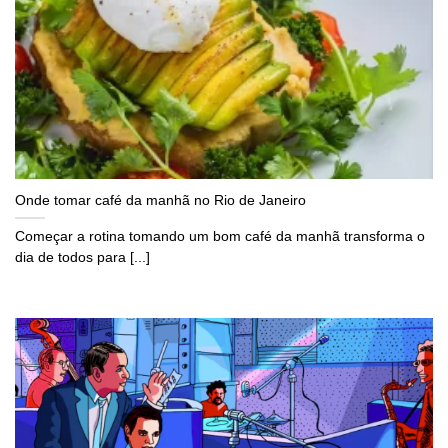
Onde tomar café da manhã no Rio de Janeiro
Começar a rotina tomando um bom café da manhã transforma o
dia de todos para [...]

+++

What this task involves:
Write the material out again exactly. Do not include the pictures.

Result:
Onde tomar café da manhã no Rio de Janeiro
Começar a rotina tomando um bom café da manhã transforma o
dia de todos para [...]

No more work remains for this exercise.